TAIEX fell 1,057 points (-2.2%) to 46,043 on NT$1.45T turnover as foreigners sold a net NT$177.4B amid pre-Micron-earnings risk-off, dragging TSMC, MediaTek, Delta and Hon Hai lower. Money rotated into low-base names: UMC (2303) hit a record NT$185.5 on deeper Intel cooperation reports, Innolux (3481) and AUO (2409) rallied, while Formosa Plastics group (1301/1326/1303/8046) and heavy-electric plays (1503/1519) bucked the sell-off.
Why it matters: Names a concrete stock-moving catalyst — UMC-Intel deeper cooperation report driving 2303 to an all-time high and clear sector rotation into Formosa group and panel makers — beyond generic market commentary.
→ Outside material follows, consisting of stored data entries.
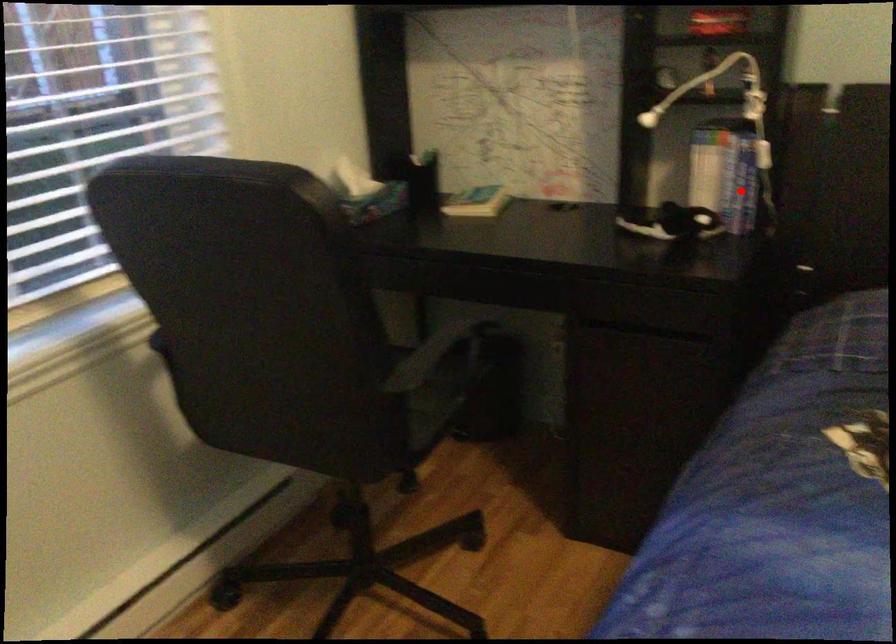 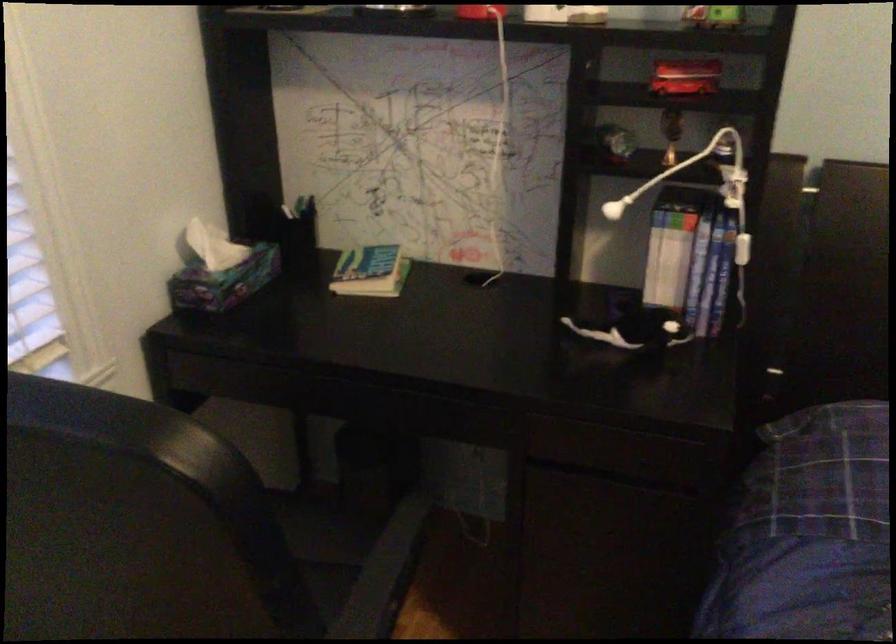 Question: I am providing you with two images of the same scene from different viewpoints. A red point is marked on the first image. At the location where the point appears in image 1, is it still visible in image 2?

Choices:
 (A) Yes
 (B) No

Answer: (A) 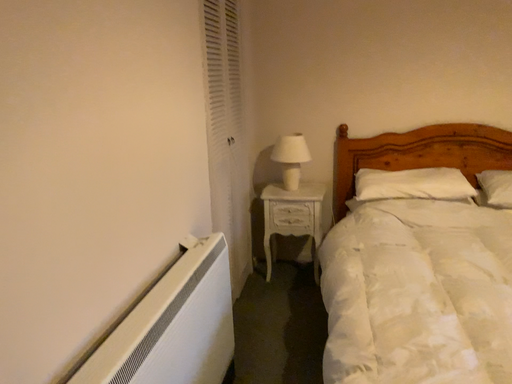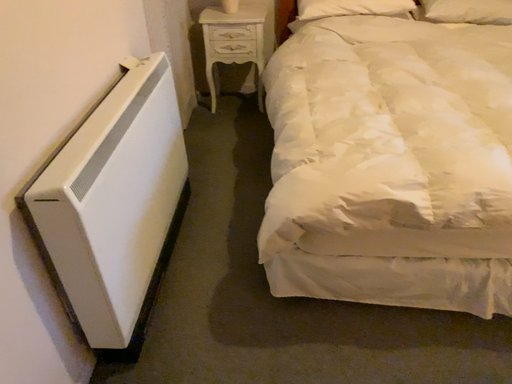 Question: How did the camera likely rotate when shooting the video?

Choices:
 (A) rotated left
 (B) rotated right

Answer: (B) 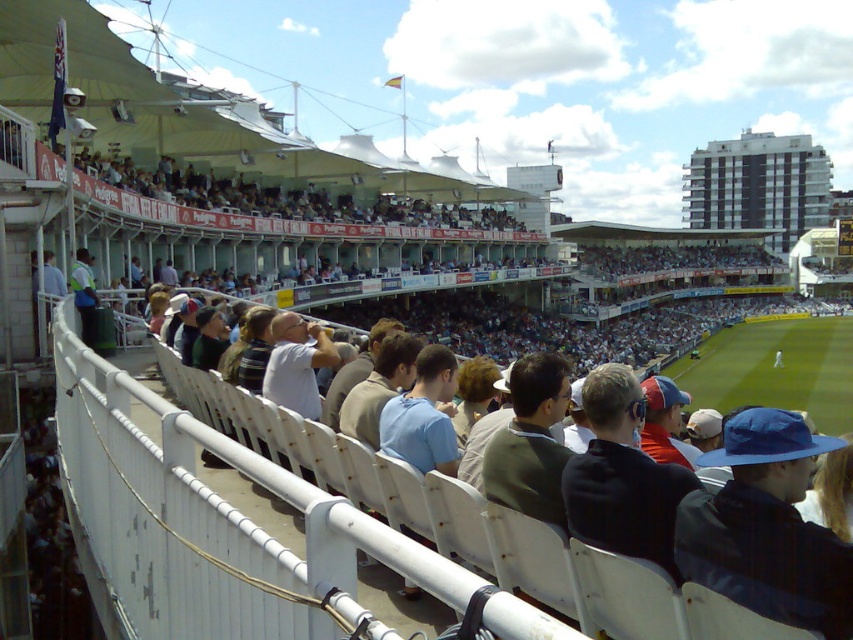 Question: Can you confirm if dark blue cap at center is positioned above green grass at center?

Choices:
 (A) yes
 (B) no

Answer: (B)

Question: Among these points, which one is nearest to the camera?

Choices:
 (A) (167, 182)
 (B) (664, 490)
 (C) (549, 472)

Answer: (B)

Question: Does light brown wooden bench at upper center have a smaller size compared to light brown leather jacket at center?

Choices:
 (A) no
 (B) yes

Answer: (A)

Question: Which of these objects is positioned farthest from the green grass at center?

Choices:
 (A) dark blue cap at center
 (B) light brown leather jacket at center
 (C) light brown wooden bench at upper center

Answer: (B)

Question: Does light brown wooden bench at upper center have a lesser width compared to light brown leather jacket at center?

Choices:
 (A) no
 (B) yes

Answer: (A)

Question: Which object is positioned closest to the light brown leather jacket at center?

Open source articleTAIEX opened down 1,053 points (-2%) to 46,047, breaking below 47,000 after the Philadelphia Semiconductor Index crashed 7.87% overnight. TSMC fell 2.81% to NT$2,420, Delta Electronics -4.57%, ASE -5%+, while UMC bucked the trend +7% on strong May earnings and panel/LEO satellite names like AUO and Innolux hit limit-up on optical communications exposure.
Why it matters: Broad market sell-off driven by overnight SOX crash affects entire TW semi complex but is a macro/tape reaction rather than a company-specific stock-moving event.
Open source articleTAIEX closed down 640.86 points (-1.3%) at 47,100.65 after hitting a record intraday high of 48,218.87, ending a 6-session winning streak on profit-taking; turnover was NT$1.6T. Memory names led losses with Nanya Tech (2408) limit-down and Winbond (2344) off ~6%, while power semis rallied on a 5-15% global price hike round; TSMC (2330) slipped 0.5% to NT$2,505 and MediaTek (2454) jumped 3% to NT$4,600, with UMC (2303) up ~6%.
Why it matters: Daily market wrap with sector-level moves (memory weakness, power semi pricing) and individual large-cap prints, but no single stock-moving catalyst beyond the broad pricing round.